High concentration of soluble sodium (Na) initially causes osmotic and ionic stresses to plants (Zhu 2002; Munns and Tester 2008). Osmotic shock starts immediately when plant roots are exposed to salt solution at a certain threshold level, approximately 40 mM NaCl for most plants (Munns and Tester 2008). Osmotic stress significantly reduces water uptake and tissue growth rates of plants, leading to reduced development and productivity in later phases (Horie et al. 2012; Han et al. 2015). Ionic stress is mainly caused by Na accumulation at a toxic concentration, which causes leaf senescence and cell death (Munns and Tester 2008). Therefore, the effective strategies of fighting against salt stress for plants are to keep low cytosolic Na+ concentration at the cellular level and low shoot Na+ concentrations at the whole plant level in response to salt stress at the early phases (Horie et al. 2012). Previous studies also revealed that high cytosolic K+/Na+ ratio, especially in shoots is crucial for salt tolerance for glycophyte plants (Gorham et al. 1990; Blumwald 2000; Chen et al. 2005; Shabala et al. 2010). For example, a salt-tolerant rice genotype, PL177 showed significantly less salt damage, higher K+/Na+ ratio in shoots and lower Na+ translocation from roots to shoots than the sensitive genotype, IR64 (Wang et al. 2016). It is also suggested that salt tolerant genotypes are capable of maintaining a higher xylem K+/Na+ ratio by HKT transporter localized in plasma membrane and sequestering Na+ in vacuole by tonoplast-localized Na+/H+ exchangers in barley (Shabala et al. 2010). In short, the current studies demonstrate the importance of salt-induced ionic changes in the development of salt stress tolerance in plants.

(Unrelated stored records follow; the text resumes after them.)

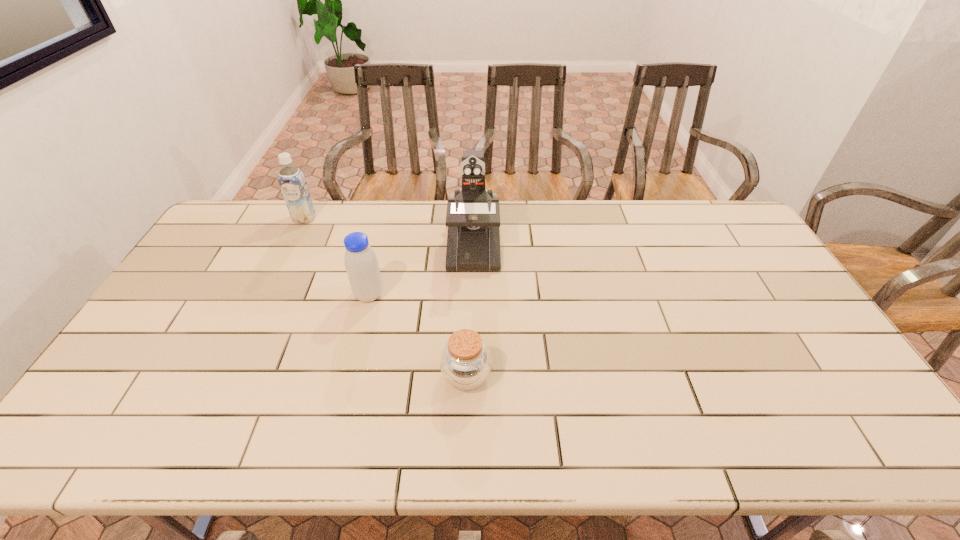 This screenshot has height=540, width=960. In order to click on free region located on the back of the nearest object in this screenshot , I will do `click(468, 308)`.

Locate an element on the screen. The height and width of the screenshot is (540, 960). microscope situated at the far edge is located at coordinates (473, 215).

The height and width of the screenshot is (540, 960). Identify the location of soya milk positioned at the far edge. (291, 179).

Image resolution: width=960 pixels, height=540 pixels. In the image, there is a desktop. Find the location of `free space at the far edge`. free space at the far edge is located at coordinates (280, 217).

The height and width of the screenshot is (540, 960). In the image, there is a desktop. Identify the location of vacant space at the near edge. (373, 439).

In the image, there is a desktop. At what (x,y) coordinates should I click in order to perform the action: click on vacant region at the left edge. Please return your answer as a coordinate pair (x, y). This screenshot has height=540, width=960. Looking at the image, I should click on (165, 384).

Identify the location of free space at the far left corner of the desktop. This screenshot has width=960, height=540. (241, 231).

Where is `vacant space that's between the microscope and the second shortest object`? vacant space that's between the microscope and the second shortest object is located at coordinates (420, 269).

Identify the location of free spot between the farther soya milk and the second object from left to right. (337, 256).

Find the location of `free space between the jar and the microscope`. free space between the jar and the microscope is located at coordinates (469, 310).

There are complex signaling and metabolic pathways in plants to cope with salt stress (Zhang et al. 2012a, b). Physiological studies indicated that increased energy metabolism such as glycolysis and tricarboxylic acid cycle (TCA) were necessary to alleviate osmotic and ionic effects caused by salt stress (Kosová et al. 2013a), but little is known on the relationship between signaling and metabolism at the whole plant level (Wang et al. 2016). So, it is imperative to determine the molecular responses to salt stresses in order to understand signaling and metabolic pathways associated with salt tolerance. Obviously, among these molecular components, proteins play direct roles in biological metabolisms and set up the tolerant system in response to salt stresses. Therefore, proteomics analysis is powerful and useful in studies on abiotic tolerance in order to identify the key genes associated closely with stress tolerance (Kosová et al. 2011, 2013b). Zhang et al. (2012a, b) summarized 2,171 salt-responsive proteins in 34 plant species by proteomic studies including those linked with photosynthesis, reactive oxygen species (ROS) scavenging, ion homeostasis, osmotic modulation, signaling transduction and protein synthesis. Those stress-induced proteins may be helpful for obtaining an entire knowledge of molecular networks and beneficial for mining salt-associated genes. However, few attempts have been conducted to investigate the ionic and proteomic responses of wild barley to salt stress, although it shows much higher salt tolerance relative to cultivated barley. Therefore, the current research was done in order to understand ionic responses to salt stress at early stage, and to identify proteins involved in ionic changes and salt tolerance using a Tibetan wild barley accession XZ113, which is high salt tolerant (Qiu et al. 2011).

Materials and methods

Plant materials and hydroponic culture

Seeds of Tibetan wild barley accession XZ113 were surface sterilized with 3 % H2O2 solution for 20 min and rinsed thoroughly with distilled water. Seed germination was conducted according to Wu et al. (2014) in a growth condition (22/18 °C, day/night; 14/10 h, light/dark). Seven-days-old seedlings were transplanted into 5 L black plastic containers containing 1/2 Hoagland solution. Aerated hydroponic solution was renewed every 5 days (pH 6.0). Seven days after transplanting, the treatment of 200 mM NaCl was initiated and the solution without NaCl addition was used as the control. For non-invasive MIFE (Microelectrode Ion Flux Estimation) experiments, seeds were placed vertically into floating filter papers in an aerated basic salt medium (BSM) containing 0.1 mM CaCl2 and 0.5 mM KCl, and kept in a growth chamber for 3 days without light until use for measurement.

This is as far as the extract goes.